Colorado’s law actually bars companies that open their doors to the public from refusing to serve people based on certain characteristics like sexual orientation. That’s a regulation of conduct. If the place of public accommodation is a website designer, it might incidentally affect speech, but the law itself is not targeting speech. Consequently, its odds of being constitutional are much higher than if it were pure speech.
But because no constitutional right is absolute, even a pure free speech claim requires that the government cannot justify the challenged law by pointing to a really compelling need for it. In this case, the compelling need is obvious: to end discrimination against gay and lesbian couples in public spaces. This is how the government ensures not only equal access to goods and services but also equal citizenship and equal dignity.
Unfortunately, little in Monday’s oral argument suggests that the Supreme Court will rule in Colorado’s favor. The majority of justices seemed disinclined to see this law as one aimed at conduct. And continuing a trend established by previous cases that allowed Christian store owners and Christian organizations to discriminate against same-sex couples, the conservative justices mostly ignored the state’s interest in making sure its LGBTQ citizens are not treated as second-class citizens. Instead, various justices on the right emphasized Monday how decent people with honorable religious beliefs might oppose same-sex marriage.

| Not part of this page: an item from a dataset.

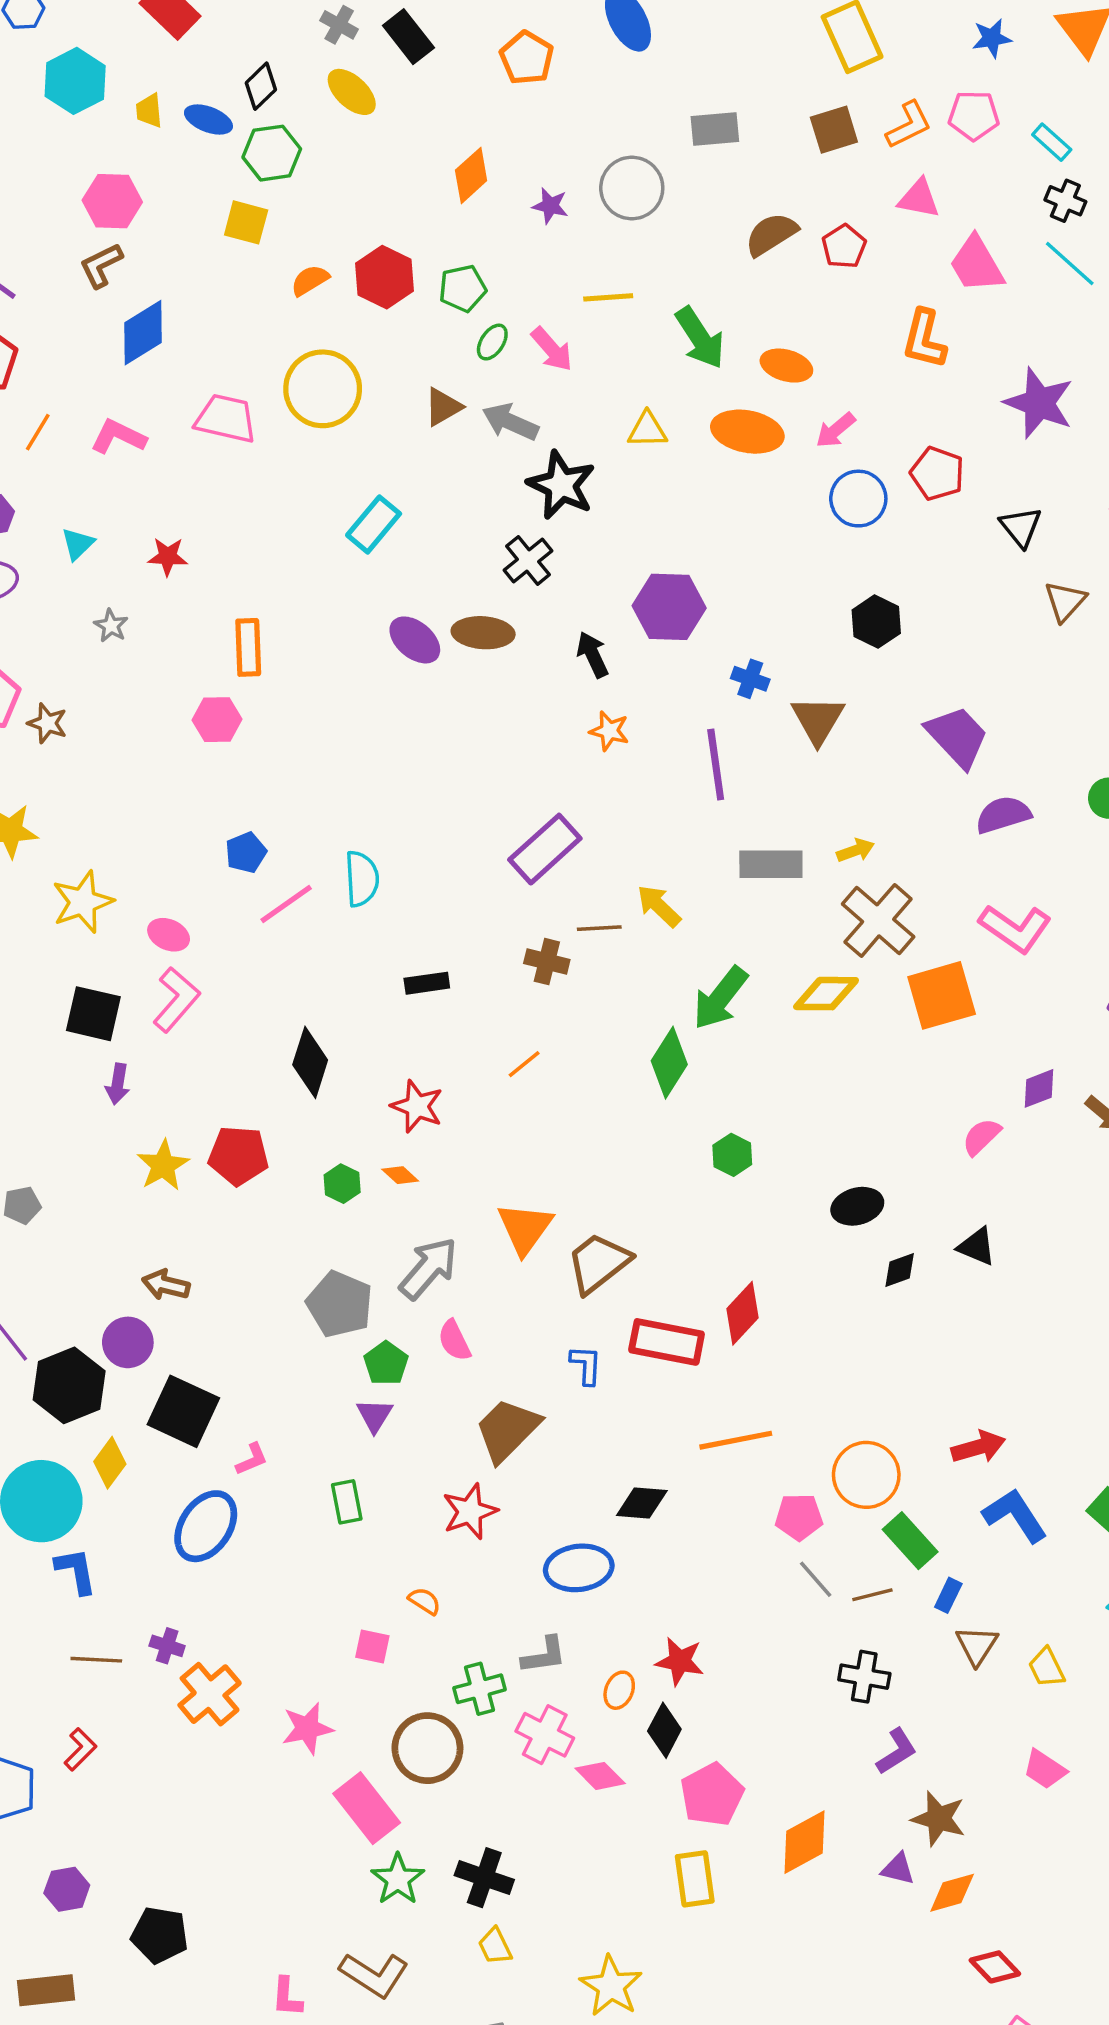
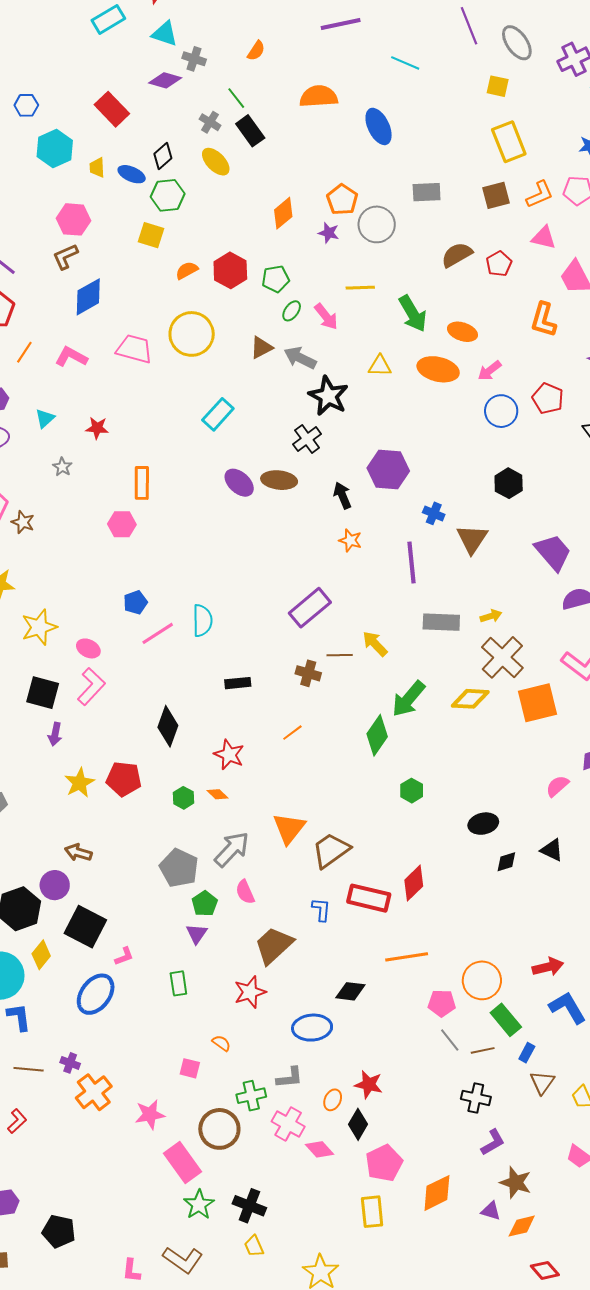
orange pentagon: (527, 58) -> (342, 200), moved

The conservative justices mostly ignored the state’s interest in making sure its LGBTQ citizens are not treated as second-class citizens.
This could have sweeping implications that go well beyond wedding websites. If the court finds for 303 Creative, this right to discriminate against gay and lesbian people won’t be limited to those whose religion condemns same-sex marriage. It would extend to companies that oppose it for nonreligious reasons but can argue that providing their speech-based services to same-sex couples compelled them to express a message of support for that marriage. Potentially, any such company hostile to gays or lesbians could argue that taking their picture or printing an invitation or acting as their lawyer or agent or counselor would express approval of homosexuality.
Nor will this right to discriminate necessarily be limited to the LGBTQ community. As Justice Ketanji Brown Jackson suggested at the oral arguments, the argument is little different from the owners of malls claiming a free speech right to limit its Santa photos to white children if multiracial photos clash with their convictions.
If so, as Justice Sonia Sotomayor highlighted, it would be the first time the Supreme Court concluded that a commercial business open to the public could refuse service to someone based on their race, sex, religion or, as here, sexual orientation.